Task brief: Each entry should be duplicated verbatim; its pictures should not be.

Exercise materials:
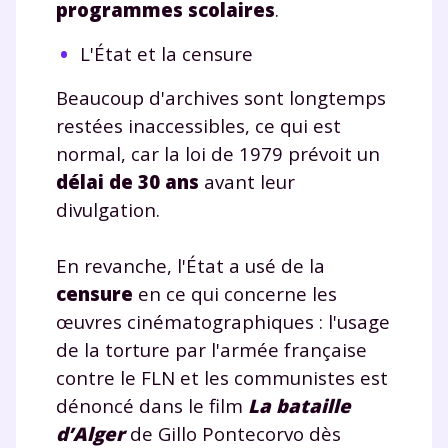
programmes scolaires
.
L'État et la censure
Beaucoup d'archives sont longtemps
restées inaccessibles, ce qui est
normal, car la loi de 1979 prévoit un
délai de 30 ans
avant leur
divulgation.
En revanche, l'État a usé de la
censure
en ce qui concerne les
œuvres cinématographiques : l'usage
de la torture par l'armée française
contre le FLN et les communistes est
dénoncé dans le film
La bataille
d’Alger
de Gillo Pontecorvo dès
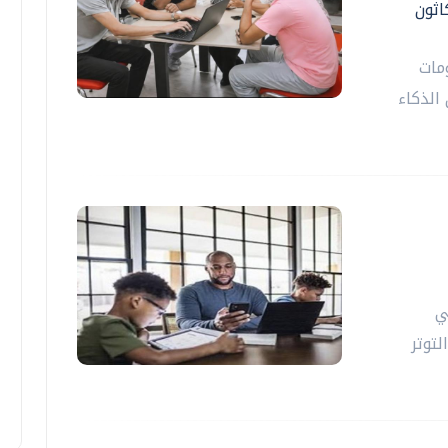
اثون
علومات
الذكاء
ي
لتوتر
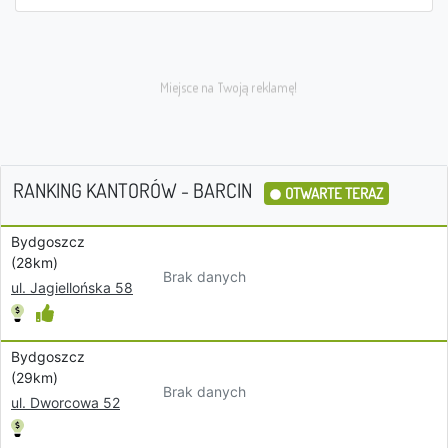
RANKING KANTORÓW - BARCIN
OTWARTE TERAZ
Bydgoszcz
(28km)
Brak danych
ul. Jagiellońska 58
Bydgoszcz
(29km)
Brak danych
ul. Dworcowa 52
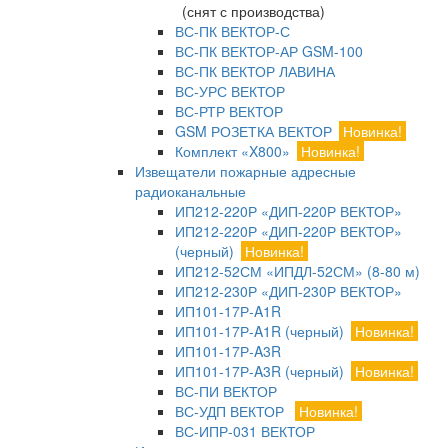
(снят с производства)
ВС-ПК ВЕКТОР-С
ВС-ПК ВЕКТОР-АР GSM-100
ВС-ПК ВЕКТОР ЛАВИНА
ВС-УРС ВЕКТОР
ВС-РТР ВЕКТОР
GSM РОЗЕТКА ВЕКТОР
Новинка!
Комплект «X800»
Новинка!
Извещатели пожарные адресные
радиоканальные
ИП212-220Р «ДИП-220Р ВЕКТОР»
ИП212-220Р «ДИП-220Р ВЕКТОР»
(черный)
Новинка!
ИП212-52СМ «ИПДЛ-52СМ» (8-80 м)
ИП212-230Р «ДИП-230Р ВЕКТОР»
ИП101-17Р-A1R
ИП101-17Р-A1R (черный)
Новинка!
ИП101-17Р-A3R
ИП101-17Р-A3R (черный)
Новинка!
ВС-ПИ ВЕКТОР
ВС-УДП ВЕКТОР
Новинка!
ВС-ИПР-031 ВЕКТОР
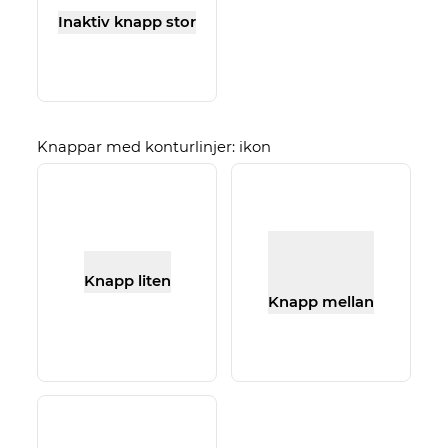
Inaktiv knapp stor
Knappar med konturlinjer: ikon
Knapp liten
Knapp mellan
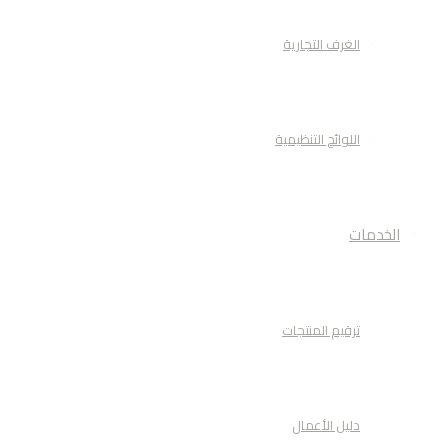
الغرف التجارية
اللوائح التنظيمية
الخدمات
ترقيم المنتجات
دليل الأعمال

Result for this exercise:
programmes scolaires
.
L'État et la censure
Beaucoup d'archives sont longtemps
restées inaccessibles, ce qui est
normal, car la loi de 1979 prévoit un
délai de 30 ans
avant leur
divulgation.
En revanche, l'État a usé de la
censure
en ce qui concerne les
œuvres cinématographiques : l'usage
de la torture par l'armée française
contre le FLN et les communistes est
dénoncé dans le film
La bataille
d’Alger
de Gillo Pontecorvo dès
اثون
علومات
الذكاء
ي
لتوتر
RANKING KANTORÓW - BARCIN
OTWARTE TERAZ
Bydgoszcz
(28km)
Brak danych
ul. Jagiellońska 58
Bydgoszcz
(29km)
Brak danych
ul. Dworcowa 52
(снят с производства)
ВС-ПК ВЕКТОР-С
ВС-ПК ВЕКТОР-АР GSM-100
ВС-ПК ВЕКТОР ЛАВИНА
ВС-УРС ВЕКТОР
ВС-РТР ВЕКТОР
GSM РОЗЕТКА ВЕКТОР
Новинка!
Комплект «X800»
Новинка!
Извещатели пожарные адресные
радиоканальные
ИП212-220Р «ДИП-220Р ВЕКТОР»
ИП212-220Р «ДИП-220Р ВЕКТОР»
(черный)
Новинка!
ИП212-52СМ «ИПДЛ-52СМ» (8-80 м)
ИП212-230Р «ДИП-230Р ВЕКТОР»
ИП101-17Р-A1R
ИП101-17Р-A1R (черный)
Новинка!
ИП101-17Р-A3R
ИП101-17Р-A3R (черный)
Новинка!
ВС-ПИ ВЕКТОР
ВС-УДП ВЕКТОР
Новинка!
ВС-ИПР-031 ВЕКТОР
Inaktiv knapp stor
Knappar med konturlinjer: ikon
Knapp liten
Knapp mellan
الغرف التجارية
اللوائح التنظيمية
الخدمات
ترقيم المنتجات
دليل الأعمال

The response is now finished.